2) The second risk works the other way: fooling stupid web robots so
as to lure people to your web site.
A month ago I tried searching for "eisner reciprocity paradox" on
WebCrawler, hoping to find that it had indexed a paper of mine that I had
reprinted electronically under my home page. Nope, it hadn't (or at least
I was unable to find it using any of the likely keywords I could think of!).
Instead the single match was on a URL intriguingly entitled
"The information source".
Gee, this "information source" must have an article in it about
Eisner's Reciprocity Paradox, one that I hadn't known of before! So I followed
the link, and ended up at something unexpected: "http://www.graviton.com/red/",
"The Red Herring Home Page"! (It comes complete with gifs of red fish!)
A little experimentation revealed that almost ANY obscure search would
match "The information source", often as the only matching document found.
As near as I could figure out, his site recognized probes by web robots and
then threw a dictionary at them! (His point made, he has since stopped,
although the Red Herring page is still there for your perusal.)
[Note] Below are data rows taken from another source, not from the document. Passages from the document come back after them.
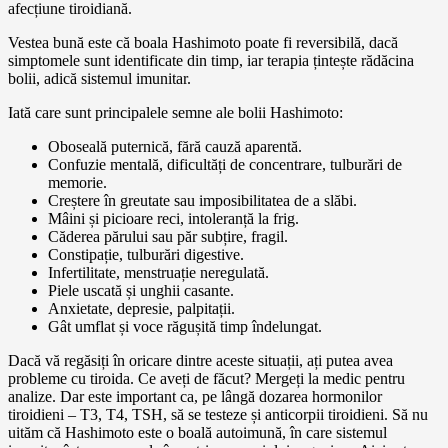
afecțiune tiroidiană.
Vestea bună este că boala Hashimoto poate fi reversibilă, dacă
simptomele sunt identificate din timp, iar terapia țintește rădăcina
bolii, adică sistemul imunitar.
Iată care sunt principalele semne ale bolii Hashimoto:
Oboseală puternică, fără cauză aparentă.
Confuzie mentală, dificultăți de concentrare, tulburări de
memorie.
Creștere în greutate sau imposibilitatea de a slăbi.
Mâini și picioare reci, intoleranță la frig.
Căderea părului sau păr subțire, fragil.
Constipație, tulburări digestive.
Infertilitate, menstruație neregulată.
Piele uscată și unghii casante.
Anxietate, depresie, palpitații.
Gât umflat și voce răgușită timp îndelungat.
Dacă vă regăsiți în oricare dintre aceste situații, ați putea avea
probleme cu tiroida. Ce aveți de făcut? Mergeți la medic pentru
analize. Dar este important ca, pe lângă dozarea hormonilor
tiroidieni – T3, T4, TSH, să se testeze și anticorpii tiroidieni. Să nu
uităm că Hashimoto este o boală autoimună, în care sistemul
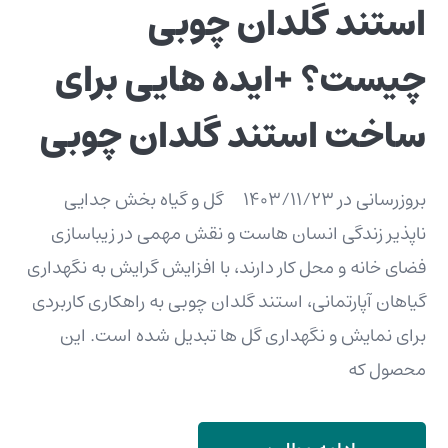
استند گلدان چوبی
چیست؟ +ایده هایی برای
ساخت استند گلدان چوبی
بروزرسانی در 1403/11/23 گل و گیاه بخش جدایی
ناپذیر زندگی انسان هاست و نقش مهمی در زیباسازی
فضای خانه و محل کار دارند، با افزایش گرایش به نگهداری
گیاهان آپارتمانی، استند گلدان چوبی به راهکاری کاربردی
برای نمایش و نگهداری گل ها تبدیل شده است. این
محصول که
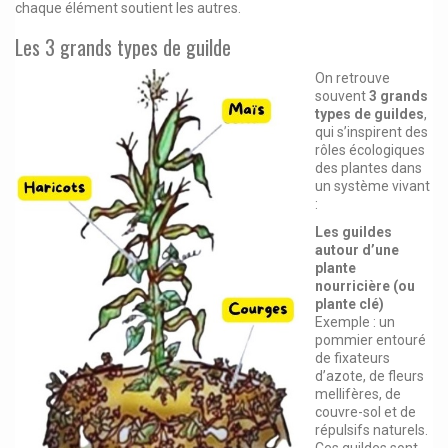
chaque élément soutient les autres.
Les 3 grands types de guilde
On retrouve
souvent
3 grands
types de guildes
,
qui s’inspirent des
rôles écologiques
des plantes dans
un système vivant
:
Les guildes
autour d’une
plante
nourricière (ou
plante clé)
Exemple : un
pommier entouré
de fixateurs
d’azote, de fleurs
mellifères, de
couvre-sol et de
répulsifs naturels.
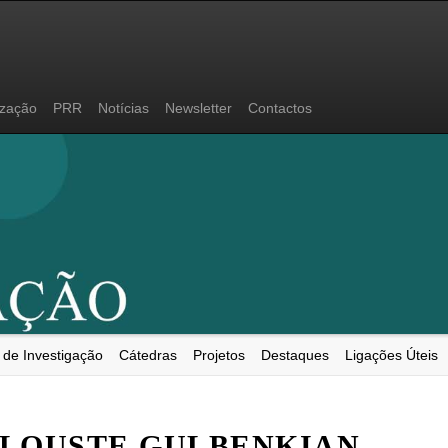
ização
PRR
Notícias
Newsletter
Contactos
 de Investigação
Cátedras
Projetos
Destaques
Ligações Úteis
LOUSTE GULBENKIAN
I contacted the author, Tom White, and asked for more details. He
didn't want to give his secrets away, but did reply:
> I will say that I spent no more than an hour on the whole thing, including
> writing the page, and it was effective far beyond what I thought a silly
> trick like that would muster. I think that by virtue of not hiding what
> I am trying to do, people who write web indexers may see the page and think
> of ways to subvert feeble attempts like mine - which is a good thing since
> the page could have as easily been any propaganda I wanted to push on people.
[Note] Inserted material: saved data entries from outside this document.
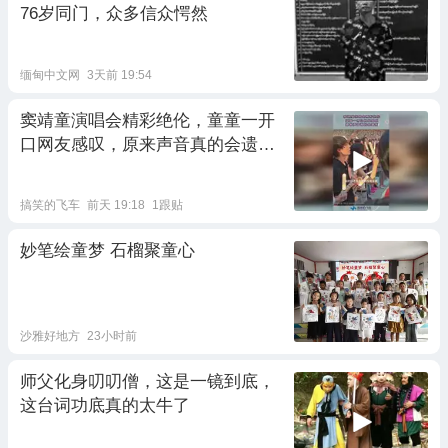
76岁同门，众多信众愕然
缅甸中文网
3天前 19:54
窦靖童演唱会精彩绝伦，童童一开
口网友感叹，原来声音真的会遗
传！
搞笑的飞车
前天 19:18
1跟贴
妙笔绘童梦 石榴聚童心
沙雅好地方
23小时前
师父化身叨叨僧，这是一镜到底，
这台词功底真的太牛了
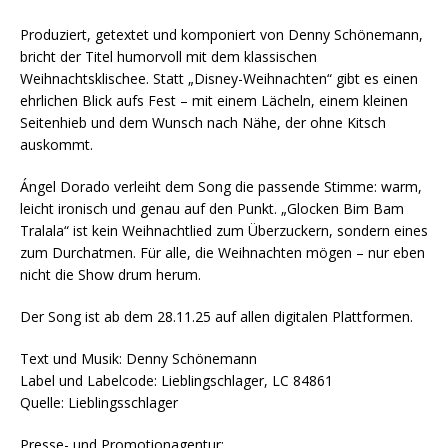
Produziert, getextet und komponiert von Denny Schönemann,
bricht der Titel humorvoll mit dem klassischen
Weihnachtsklischee. Statt „Disney-Weihnachten“ gibt es einen
ehrlichen Blick aufs Fest – mit einem Lächeln, einem kleinen
Seitenhieb und dem Wunsch nach Nähe, der ohne Kitsch
auskommt.
Ángel Dorado verleiht dem Song die passende Stimme: warm,
leicht ironisch und genau auf den Punkt. „Glocken Bim Bam
Tralala“ ist kein Weihnachtlied zum Überzuckern, sondern eines
zum Durchatmen. Für alle, die Weihnachten mögen – nur eben
nicht die Show drum herum.
Der Song ist ab dem 28.11.25 auf allen digitalen Plattformen.
Text und Musik: Denny Schönemann
Label und Labelcode: Lieblingschlager, LC 84861
Quelle: Lieblingsschlager
Presse- und Promotionagentur:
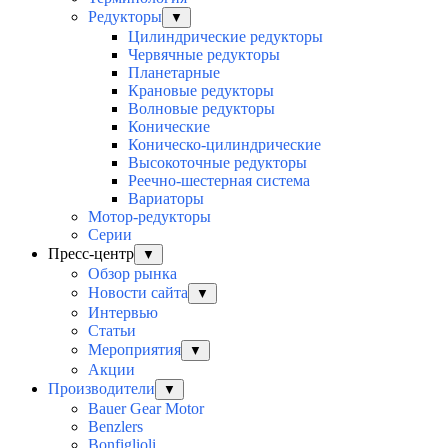
Редукторы
▼
Цилиндрические редукторы
Червячные редукторы
Планетарные
Крановые редукторы
Волновые редукторы
Конические
Коническо-цилиндрические
Высокоточные редукторы
Реечно-шестерная система
Вариаторы
Мотор-редукторы
Серии
Пресс-центр
▼
Обзор рынка
Новости сайта
▼
Интервью
Статьи
Мероприятия
▼
Акции
Производители
▼
Bauer Gear Motor
Benzlers
Bonfiglioli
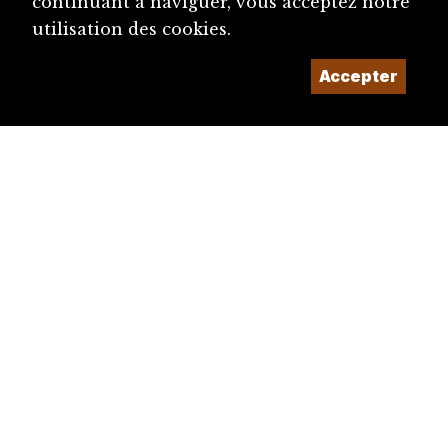
continuant à naviguer, vous acceptez notre
utilisation des cookies.
Accepter
diju@diju.ch
Proposer une notice
Un projet de la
The risk? It can be frustratingly difficult (or impossible) to get a
web robot's attention for a legitimate page you WANT indexed, or to find a
page you know is there amist all the distractions of "false hits". Part of
the clutter may be wildly off-topic pages engineered to fool web robots into
thinking that almost anything matches them. (Or simply long rambling pages
containing lots of poems and such... documents that "fool" the robots more
by accident than design.)
3) Finally, the act of being searched can cause problems for certain kinds
of sites: ones that carry hundreds of thousands of distinct URLs, often
generated only on demand, and that don't expect any one site to ever have
reason to download ALL of them, whether all at once or a few at a time.
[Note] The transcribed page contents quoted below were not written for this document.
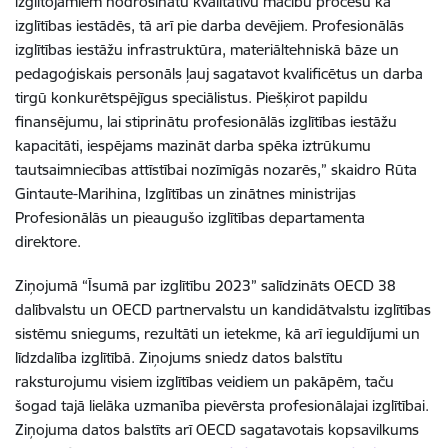
izglītojamiem nodrošinātu kvalitatīvu mācību procesu kā
izglītības iestādēs, tā arī pie darba devējiem. Profesionālās
izglītības iestāžu infrastruktūra, materiāltehniskā bāze un
pedagoģiskais personāls ļauj sagatavot kvalificētus un darba
tirgū konkurētspējīgus speciālistus. Piešķirot papildu
finansējumu, lai stiprinātu profesionālās izglītības iestāžu
kapacitāti, iespējams mazināt darba spēka iztrūkumu
tautsaimniecības attīstībai nozīmīgās nozarēs,” skaidro Rūta
Gintaute-Marihina, Izglītības un zinātnes ministrijas
Profesionālās un pieaugušo izglītības departamenta
direktore.
Ziņojumā “Īsumā par izglītību 2023” salīdzināts OECD 38
dalībvalstu un OECD partnervalstu un kandidātvalstu izglītības
sistēmu sniegums, rezultāti un ietekme, kā arī ieguldījumi un
līdzdalība izglītībā. Ziņojums sniedz datos balstītu
raksturojumu visiem izglītības veidiem un pakāpēm, taču
šogad tajā lielāka uzmanība pievērsta profesionālajai izglītībai.
Ziņojuma datos balstīts arī OECD sagatavotais kopsavilkums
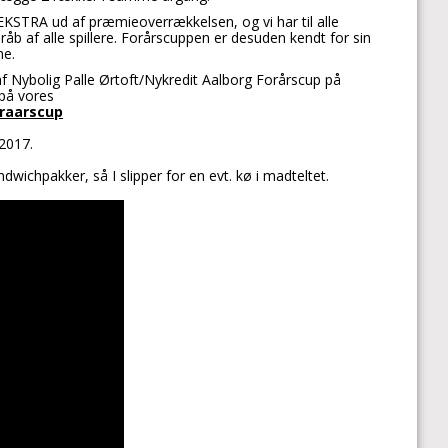
EKSTRA ud af præmieoverrækkelsen, og vi har til alle
åb af alle spillere. Forårscuppen er desuden kendt for sin
ne.
 Nybolig Palle Ørtoft/Nykredit Aalborg Forårscup på
 på vores
raarscup
2017.
dwichpakker, så I slipper for en evt. kø i madteltet.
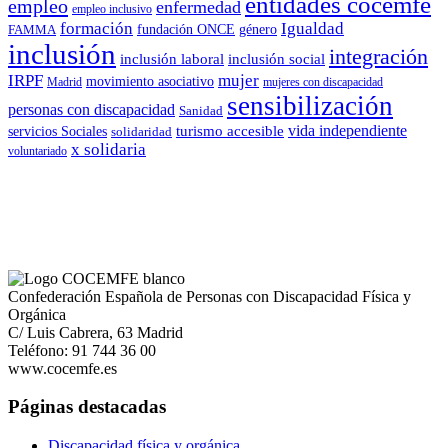
entidades cocemfe
empleo
enfermedad
empleo inclusivo
formación
Igualdad
género
FAMMA
fundación ONCE
inclusión
integración
inclusión laboral
inclusión social
IRPF
mujer
movimiento asociativo
Madrid
mujeres con discapacidad
sensibilización
personas con discapacidad
Sanidad
vida independiente
turismo accesible
servicios Sociales
solidaridad
x solidaria
voluntariado
Confederación Española de Personas con Discapacidad Física y
Orgánica
C/ Luis Cabrera, 63 Madrid
Teléfono: 91 744 36 00
www.cocemfe.es
Páginas destacadas
Discapacidad física y orgánica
See for example "http://xxx.lanl.gov/RobotsBeware.html". The authors
state there: "This www server has been under all-too-frequent attack from
`intelligent agents' (a.k.a. `robots') that mindlessly download every link
encountered, ultimately trying to access the entire database through the
listings links. In most cases, these processes are run by well-intentioned but
thoughtless neophytes, ignorant of common sense guidelines."
They have been forced to take a "proactive" stance to protect
themselves: "We are not willing to play sitting duck to this nonsensical
method of `indexing' information." The rather UNIQUE hot link that follows,
"(Click here to initiate automated `seek-and-destroy' against your site.)",
doesn't actually do anything but pause for 30 seconds, I'm told...
I'll let readers examine the page and draw their own Risks!